Storing string in Druid

Hello Druid community,

I am wondering if it is a best practice to store dimensions as strings in Druid.

For our dimensions, we’ve been storing numerical IDs (not sure why) that are associated to strings stored in various MySQL tables (i.e. for users, domain names, countries, etc).

After making Druid queries, we join the the dimension IDs to their respective names taken from MySQL.

Clearly, this isn’t the best solution and it is very limiting, as it needs to be done in out PHP layer.

I know there are inefficiencies with storing strings in Druid, so what would be the best solution in this case?

I would love to know how others handle this issue!

Thanks in advance!

  • Rafael Abbondanza

Hi Rafael,
You can achieve this use case via lookup approach.
Depending on how big is your SQL table, you can cache all keys-value inside the lookup cache.
Let me know if you need more help

Hey Slim,

Thanks for the response.

I can certainly look into this and see if it is doable with the data we have (which is a lot).

Just wondering, would you know the consequences of storing strings directly in Druid?

Best,

Rafael

In addition, it is important that we are able to sort these strings, is that possible with the lookup?

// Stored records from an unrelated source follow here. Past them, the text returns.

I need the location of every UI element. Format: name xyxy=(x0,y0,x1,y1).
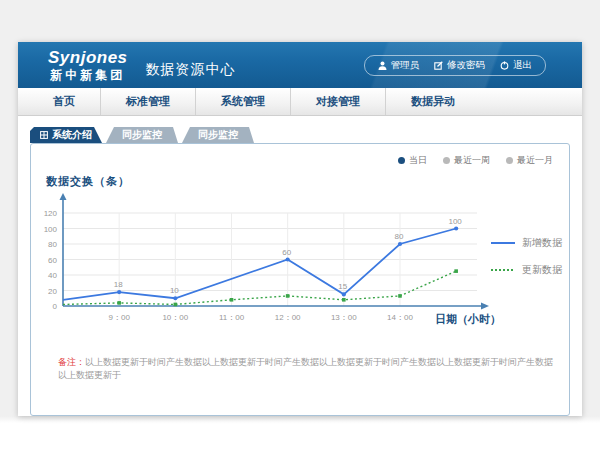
tab-label: 同步监控 xyxy=(122,128,162,142)
chart-legend: 新增数据更新数据 xyxy=(491,236,562,277)
grid-icon xyxy=(40,130,48,141)
svg-text:18: 18 xyxy=(114,280,123,289)
svg-text:60: 60 xyxy=(48,256,57,265)
content-panel: 当日最近一周最近一月 数据交换（条） 0204060801001209：0010… xyxy=(30,143,570,416)
x-axis-title: 日期（小时） xyxy=(435,312,501,327)
user-menu-label: 退出 xyxy=(513,59,532,72)
user-menu-logout[interactable]: 退出 xyxy=(500,59,532,72)
svg-text:10：00: 10：00 xyxy=(162,313,188,322)
radio-range-0[interactable]: 当日 xyxy=(398,154,427,167)
tab-strip: 系统介绍同步监控同步监控 xyxy=(30,127,582,143)
legend-line-sample xyxy=(491,240,515,246)
legend-label: 更新数据 xyxy=(522,263,562,277)
brand: Synjones 新中新集团 数据资源中心 xyxy=(48,49,236,81)
user-menu-label: 修改密码 xyxy=(447,59,485,72)
footnote: 备注：以上数据更新于时间产生数据以上数据更新于时间产生数据以上数据更新于时间产生… xyxy=(58,356,553,381)
nav-item-0[interactable]: 首页 xyxy=(28,88,101,115)
radio-icon xyxy=(398,157,405,164)
svg-text:14：00: 14：00 xyxy=(387,313,413,322)
radio-label: 最近一周 xyxy=(454,154,490,167)
user-menu-label: 管理员 xyxy=(391,59,420,72)
legend-item-1[interactable]: 更新数据 xyxy=(491,263,562,277)
radio-label: 当日 xyxy=(409,154,427,167)
logo-company-name: 新中新集团 xyxy=(50,69,125,81)
radio-label: 最近一月 xyxy=(517,154,553,167)
svg-text:15: 15 xyxy=(338,282,347,291)
app-window: Synjones 新中新集团 数据资源中心 管理员修改密码退出 首页标准管理系统… xyxy=(18,42,582,416)
app-header: Synjones 新中新集团 数据资源中心 管理员修改密码退出 xyxy=(18,42,582,88)
radio-range-1[interactable]: 最近一周 xyxy=(443,154,490,167)
user-toolbar: 管理员修改密码退出 xyxy=(364,55,547,76)
radio-icon xyxy=(443,157,450,164)
svg-text:0: 0 xyxy=(53,302,58,311)
tab-label: 系统介绍 xyxy=(52,128,92,142)
line-chart: 0204060801001209：0010：0011：0012：0013：001… xyxy=(31,144,551,326)
svg-text:11：00: 11：00 xyxy=(219,313,245,322)
legend-item-0[interactable]: 新增数据 xyxy=(491,236,562,250)
svg-text:12：00: 12：00 xyxy=(275,313,301,322)
tab-label: 同步监控 xyxy=(198,128,238,142)
page-title: 数据资源中心 xyxy=(146,61,236,79)
footnote-label: 备注： xyxy=(58,357,85,367)
user-icon xyxy=(378,61,387,70)
edit-icon xyxy=(434,61,443,70)
svg-text:80: 80 xyxy=(395,232,404,241)
legend-line-sample xyxy=(491,267,515,273)
logo-wordmark: Synjones xyxy=(48,49,128,66)
tab-1[interactable]: 同步监控 xyxy=(106,127,178,143)
svg-text:100: 100 xyxy=(448,217,462,226)
user-menu-change-password[interactable]: 修改密码 xyxy=(434,59,485,72)
tab-0[interactable]: 系统介绍 xyxy=(30,127,102,143)
user-menu-admin[interactable]: 管理员 xyxy=(378,59,420,72)
svg-text:9：00: 9：00 xyxy=(108,313,130,322)
svg-text:80: 80 xyxy=(48,240,57,249)
nav-item-3[interactable]: 对接管理 xyxy=(291,88,386,115)
nav-item-4[interactable]: 数据异动 xyxy=(386,88,480,115)
nav-item-1[interactable]: 标准管理 xyxy=(101,88,196,115)
range-filter-group: 当日最近一周最近一月 xyxy=(398,154,553,167)
svg-text:10: 10 xyxy=(170,286,179,295)
legend-label: 新增数据 xyxy=(522,236,562,250)
radio-range-2[interactable]: 最近一月 xyxy=(506,154,553,167)
svg-text:100: 100 xyxy=(44,225,58,234)
power-icon xyxy=(500,61,509,70)
svg-text:60: 60 xyxy=(282,248,291,257)
svg-text:20: 20 xyxy=(48,287,57,296)
nav-item-2[interactable]: 系统管理 xyxy=(196,88,291,115)
brand-logo: Synjones 新中新集团 xyxy=(48,49,128,81)
tab-2[interactable]: 同步监控 xyxy=(182,127,254,143)
svg-text:120: 120 xyxy=(44,209,58,218)
svg-text:13：00: 13：00 xyxy=(331,313,357,322)
radio-icon xyxy=(506,157,513,164)
svg-text:40: 40 xyxy=(48,271,57,280)
nav-bar: 首页标准管理系统管理对接管理数据异动 xyxy=(18,88,582,116)
footnote-text: 以上数据更新于时间产生数据以上数据更新于时间产生数据以上数据更新于时间产生数据以… xyxy=(58,357,553,380)
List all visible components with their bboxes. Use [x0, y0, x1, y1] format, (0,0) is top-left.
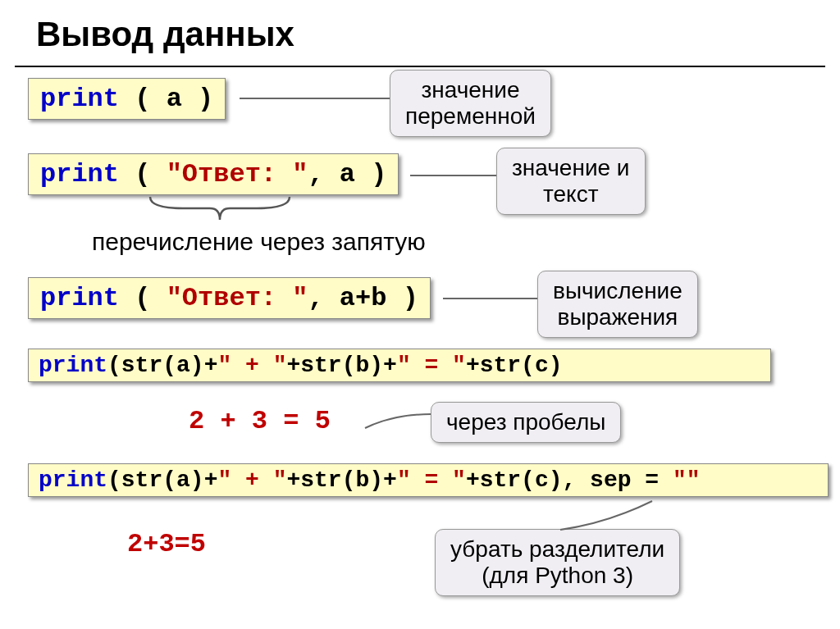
leader-1	[240, 98, 390, 99]
callout-value-and-text: значение и текст	[496, 148, 646, 215]
label-enum: перечисление через запятую	[92, 228, 426, 256]
code-print-answer-a: print ( "Ответ: ", a )	[28, 153, 399, 195]
callout-sep: убрать разделители (для Python 3)	[435, 529, 680, 596]
pointer-spaces	[361, 410, 433, 435]
callout-variable-value: значение переменной	[390, 70, 551, 137]
divider	[15, 66, 825, 67]
code-print-answer-ab: print ( "Ответ: ", a+b )	[28, 277, 431, 319]
row-1: print ( a )	[28, 78, 226, 120]
code-print-a: print ( a )	[28, 78, 226, 120]
leader-2	[410, 175, 496, 176]
row-2: print ( "Ответ: ", a )	[28, 153, 399, 195]
row-4: print(str(a)+" + "+str(b)+" = "+str(c)	[28, 349, 771, 382]
expression-spaced: 2 + 3 = 5	[189, 406, 331, 436]
callout-compute-expr: вычисление выражения	[537, 271, 698, 338]
row-5: print(str(a)+" + "+str(b)+" = "+str(c), …	[28, 463, 829, 497]
code-print-str-concat: print(str(a)+" + "+str(b)+" = "+str(c)	[28, 349, 771, 382]
expression-nospace: 2+3=5	[127, 529, 206, 559]
row-3: print ( "Ответ: ", a+b )	[28, 277, 431, 319]
leader-3	[443, 298, 537, 299]
brace-icon	[146, 195, 294, 223]
callout-spaces: через пробелы	[431, 402, 621, 443]
page-title: Вывод данных	[36, 15, 840, 54]
pointer-sep	[558, 499, 656, 531]
code-print-sep: print(str(a)+" + "+str(b)+" = "+str(c), …	[28, 463, 829, 497]
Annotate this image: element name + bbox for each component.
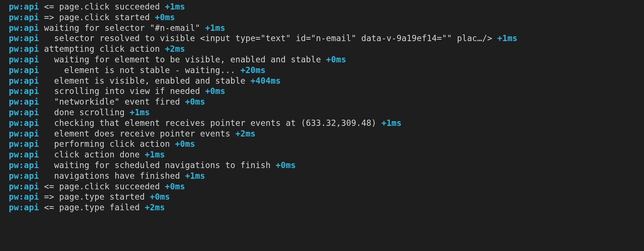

Yes! http://druid.io/docs/latest/querying/lookups.html has some more info

Storing the mapping in a lookup or storing in the raw data is best decided by the following:

Is the lookup mutable? and Do I always only want the most recent version of the lookup?

If the answer to both questions is “yes” then lookups are a good option.

If the answer to either question is “no” then you’ll want to consider storing the data in druid with the raw data.

The lookup makes druid treat the new value as if it were always the new value. The old value is masked. For example, numeric IDs translated to alpha-numeric descriptions will appear as if they were ALWAYS alpha-numeric descriptions… With the caveat that you cannot ask “What was the alpha-numeric description 6 months ago? Don’t look at what it is now.”

The down-side of storing the alpha-numeric description as part of the raw data is that it increases the size of the raw data slightly (due to the alpha-numeric strings being placed in every segment, usually along side the numeric ID as strings). This should only be an issue if you are running at the very threshold of disk space for your machines (in which case you may need more machines or larger drives). More likely you will be cpu or memory (page cache i/o) bound.

Cheers,

Charles Allen

ah… That makes sense!

This means that the sorting will occur AFTER we have looked up the values, right?

And, the sorting will happen on the values and not the keys?

Also, we have some immutable dimensions (Country IDs) and some mutable dimensions (Domain IDs), so would it be ideal to use a mixture of raw data and lookups?

Thanks a lot!

  • Rafael

ah… That makes sense!

This means that the sorting will occur AFTER we have looked up the values, right?

And, the sorting will happen on the values and not the keys?

Yes. This behavior should hold true for all dimension extraction functions.

Mixing is perfectly acceptable. You can also populate a domain dimension and an id dimension at ETL time, and elect at query time weather you want to use the mutable lookups via dimension extraction of id–>domain or use the original domain in the segment (one would be a query against an id dimension with a dimension extraction, the other would be against a domain dimension)

Great! I appreciate the answers…

You have been very helpful!